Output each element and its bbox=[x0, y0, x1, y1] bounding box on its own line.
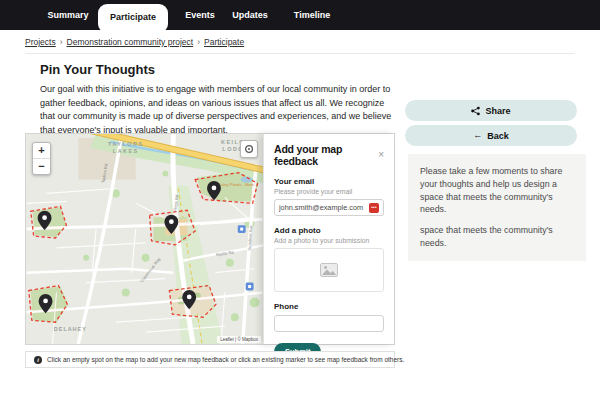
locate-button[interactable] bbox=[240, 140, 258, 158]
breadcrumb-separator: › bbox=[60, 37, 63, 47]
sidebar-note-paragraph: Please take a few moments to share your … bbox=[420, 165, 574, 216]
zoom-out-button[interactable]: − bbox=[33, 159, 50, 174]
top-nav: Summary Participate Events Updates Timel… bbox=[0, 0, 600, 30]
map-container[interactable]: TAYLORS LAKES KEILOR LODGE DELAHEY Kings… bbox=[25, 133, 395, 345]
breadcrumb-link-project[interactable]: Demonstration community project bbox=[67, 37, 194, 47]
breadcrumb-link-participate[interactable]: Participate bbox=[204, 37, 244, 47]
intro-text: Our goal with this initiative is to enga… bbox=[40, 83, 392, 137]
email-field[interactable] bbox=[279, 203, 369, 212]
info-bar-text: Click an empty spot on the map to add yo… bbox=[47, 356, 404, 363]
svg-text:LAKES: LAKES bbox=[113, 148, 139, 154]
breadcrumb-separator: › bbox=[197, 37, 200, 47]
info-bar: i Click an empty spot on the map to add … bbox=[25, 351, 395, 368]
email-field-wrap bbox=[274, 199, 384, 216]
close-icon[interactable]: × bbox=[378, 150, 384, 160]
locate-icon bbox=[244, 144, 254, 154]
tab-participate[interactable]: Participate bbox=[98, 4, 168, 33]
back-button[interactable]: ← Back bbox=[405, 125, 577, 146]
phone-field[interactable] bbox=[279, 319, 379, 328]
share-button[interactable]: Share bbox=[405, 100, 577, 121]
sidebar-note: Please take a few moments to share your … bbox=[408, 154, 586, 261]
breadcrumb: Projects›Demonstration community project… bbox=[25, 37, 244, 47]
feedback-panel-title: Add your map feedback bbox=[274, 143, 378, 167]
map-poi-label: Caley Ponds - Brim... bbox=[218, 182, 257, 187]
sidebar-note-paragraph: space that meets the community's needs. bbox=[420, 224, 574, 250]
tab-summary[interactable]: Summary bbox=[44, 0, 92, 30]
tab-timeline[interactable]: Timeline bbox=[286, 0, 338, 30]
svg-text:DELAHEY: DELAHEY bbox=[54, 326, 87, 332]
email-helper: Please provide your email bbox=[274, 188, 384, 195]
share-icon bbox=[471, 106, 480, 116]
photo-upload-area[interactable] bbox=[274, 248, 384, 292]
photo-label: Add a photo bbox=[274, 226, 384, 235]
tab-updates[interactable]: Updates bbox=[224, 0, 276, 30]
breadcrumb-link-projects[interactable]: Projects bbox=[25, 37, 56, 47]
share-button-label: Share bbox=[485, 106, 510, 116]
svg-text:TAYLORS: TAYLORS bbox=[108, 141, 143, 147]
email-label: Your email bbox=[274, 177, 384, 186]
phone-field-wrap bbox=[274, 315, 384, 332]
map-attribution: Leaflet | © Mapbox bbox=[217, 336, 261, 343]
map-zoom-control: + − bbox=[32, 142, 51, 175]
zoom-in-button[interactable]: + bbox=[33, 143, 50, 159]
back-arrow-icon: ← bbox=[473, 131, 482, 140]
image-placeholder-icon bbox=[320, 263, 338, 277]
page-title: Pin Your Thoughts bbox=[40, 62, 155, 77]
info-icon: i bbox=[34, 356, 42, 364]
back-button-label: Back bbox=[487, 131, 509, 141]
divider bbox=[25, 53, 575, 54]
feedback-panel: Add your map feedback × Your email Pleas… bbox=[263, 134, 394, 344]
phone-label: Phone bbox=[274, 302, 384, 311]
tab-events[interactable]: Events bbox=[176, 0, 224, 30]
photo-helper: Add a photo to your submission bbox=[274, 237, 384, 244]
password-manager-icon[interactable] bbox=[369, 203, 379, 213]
^^^^
» Assignment
Read the listing above, then copy every line that includes the string "info".

» Response to the exercise
info-bar-text: Click an empty spot on the map to add yo… bbox=[47, 356, 404, 363]
info-bar: i Click an empty spot on the map to add … bbox=[25, 351, 395, 368]
info-icon: i bbox=[34, 356, 42, 364]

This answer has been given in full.